Thank you. We will test this now. First we’ll create a new firmware that switches to 3G and then switches back automatically if no 3G reception is available. We will install a new test station locally and test this firmware for a few days there, and if everyything’s fine, we’ll roll this out to the failing instance in the field. Then again collect some data for some days.

I assume all-in-all this might take about 2 weeks, then I’ll get back to you with the result, most importantly if this helped solve our problem or not. But even if it does, especially if it does, there is one more thing we’d like to try.

So we’ll get back to you, in the meantime please don’t close this thread.

Hi, sorry it took much longer than anticipated. at!selrat per se is working as expected and is doing its job when tested in the lab, but on the remote unit where we actually want to deploy the solution, there seems to be a problem relating to selrat. I’ve opened another thread for the selrat problem as it is fundamentally a different issue ftom the one in this thread. Once we can get selrat working on the affected unit, I’ll post here if our issue in this thread could be solved using it.

Your problem may not be power related.
It is true that LTE could draw more power but you are far from the worst case scenario.

Your RSRP is very bad:

PCC RxM RSSI: -86 RSRP (dBm): -119
PCC RxD RSSI: -86 RSRP (dBm): -119
SCC RxM RSSI: -81 RSRP (dBm): -103
SCC RxD RSSI: -85 RSRP (dBm): -111

It could be that the modem is switching back and forth between 3G and LTE.
Did the modem reset itself (crashed)?
We rarely see crashes in the field but when the conditions are marginal things can happen. If you collect a crashdump we’d like to know about it.

at!gcdump
No crash data available

OK

Note: modem powercycle clears the crashdump data.
In your lab, does the system recover when you issue “at!reset” ?
You could write a script and randomly reset the modem under various conditions. Maybe you can replicate the USB collapse.

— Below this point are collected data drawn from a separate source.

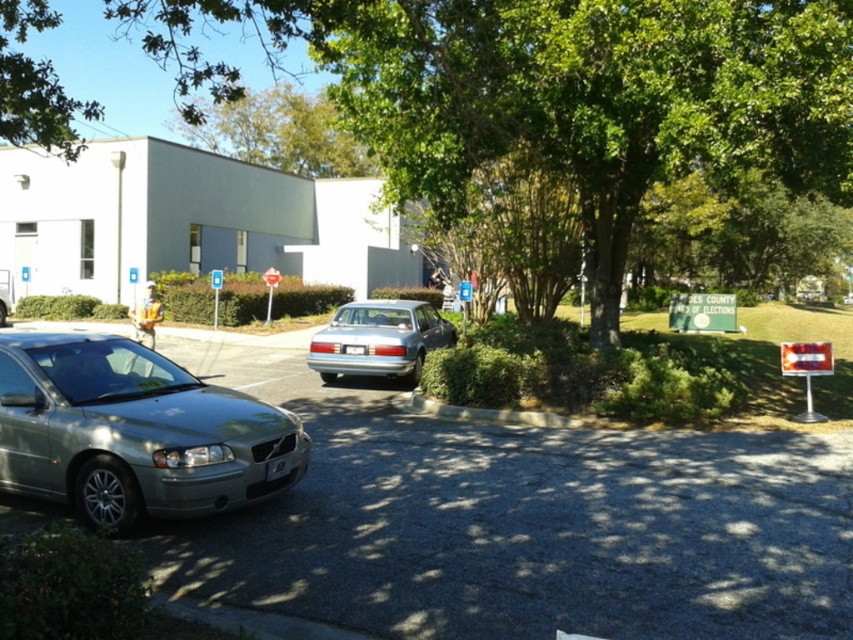 Can you confirm if satin silver car at lower left is thinner than satin silver sedan at center?

Incorrect, satin silver car at lower left's width is not less than satin silver sedan at center's.

Does satin silver car at lower left appear under satin silver sedan at center?

Yes, satin silver car at lower left is below satin silver sedan at center.

Find the location of a particular element. The height and width of the screenshot is (640, 853). satin silver car at lower left is located at coordinates (134, 433).

Which is behind, point (33, 429) or point (277, 136)?

Positioned behind is point (277, 136).

Measure the distance between satin silver car at lower left and camera.

satin silver car at lower left and camera are 17.18 feet apart from each other.

This screenshot has width=853, height=640. I want to click on satin silver car at lower left, so click(134, 433).

Based on the photo, can you confirm if silver metallic car at lower left is bigger than green leafy tree at center?

No, silver metallic car at lower left is not bigger than green leafy tree at center.

Find the location of a particular element. silver metallic car at lower left is located at coordinates (520, 522).

The image size is (853, 640). I want to click on silver metallic car at lower left, so click(520, 522). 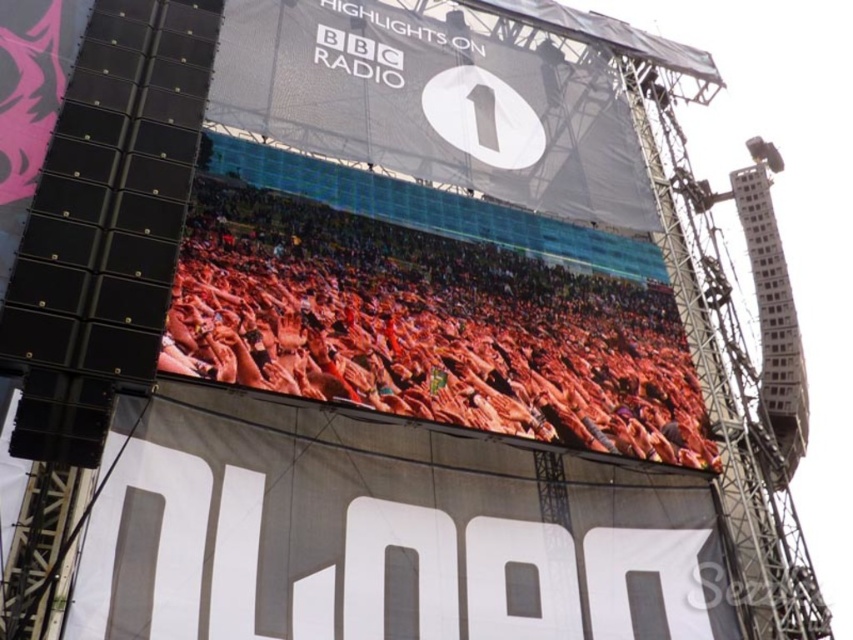 You are standing in front of the billboard and want to touch the point at coordinates point (283, 339). Can you reach it without any tools?

The point (283, 339) is 46.41 meters away from the viewer, so you cannot reach it without any tools. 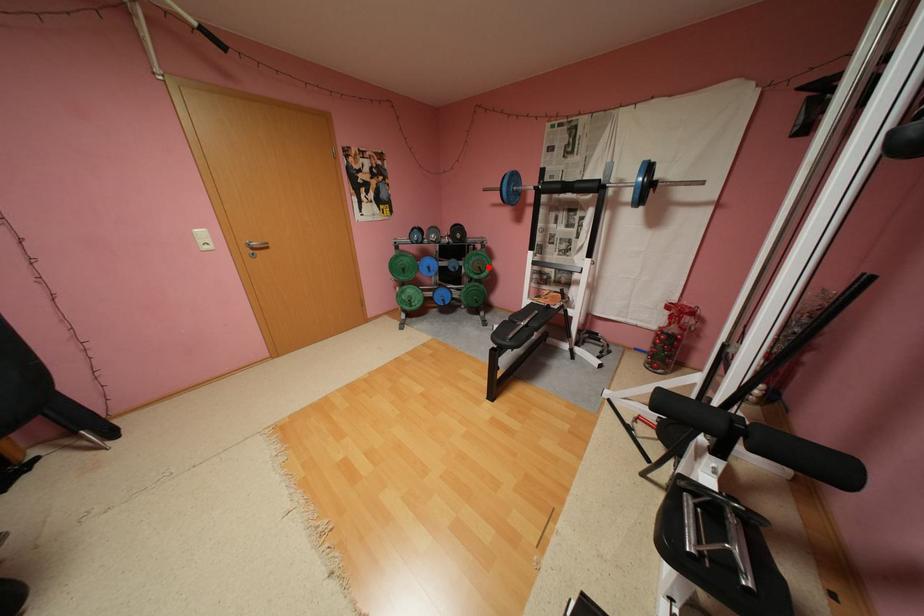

“The unit is not resetting, at least not alone. What we see is that all devices on the same bus crash, including the wifi adapter and usb storage too.”
The modem should be the only device connected to USB.

“Lot’s of IO errors and timeouts from all USB devices on the same bus.”
Maybe your USB HC dies. There is a way to reset the HC in the kernel. Don’t ask me how :blush:

It is possible that you can workaround the issue by locking the modem to 3G which has a better signal.
Better signal -> less USB activity.

Thanks,
James

I am back with positive results. Our workaround using at!band has been in the field for almost 3 weeks now, and our problem seems to be solved. What we did is we installed a script that automatically switches the modem to all bands for 1 hour every day (6am-7am) , which makes the modem select 4g, but otherwise runs the modem on 3g bands 23 hours a day (7am to next day 6am). We already had another script from earlier debugging attempts that records when the USB bus collapses before resetting everything as a recovery measure. Here’s a database excerpt which shows all timestamps a bus collapse was detected.

The results speak for themselves. Before deploying the workaround (Sept. 27), we could observe crashes all over the place, multiple times every day. With the workaround, the only times the we have crashes is between 6-7am, exactly the times we are running in 4G mode. More importantly, there hasn’t been any crashes in the last 3 weeks, not a single one (except on 4G).

So the workaround to limit the modem to 3G is working. In consequence we also conclude that our problem is really, as we suspected, that the modem is consuming high peaks of current in 4G mode.

I’m glad you guys could workaround the issue with !band.
As I wrote earlier your RSRP was really bad, which possibly forces the modem to transmit at higher powers.
It could be that 3G in that area has a better signal thus consuming less power.

The bad RSRP is indeed most probably the cause. Or, to be more precise, that the power delivery in the electronics is not adequate for that case. In our defence though, we couldn’t reproduce the problem otherwise (in the field or artificially in lab) on other units (probably due to the better RSRPs). One place we were mislead is ModemManager’s signal level, which tells us 60-70% on this problematic unit, so we were lead to believe signal is good. From now on we will keep an eye on RSRP on installations.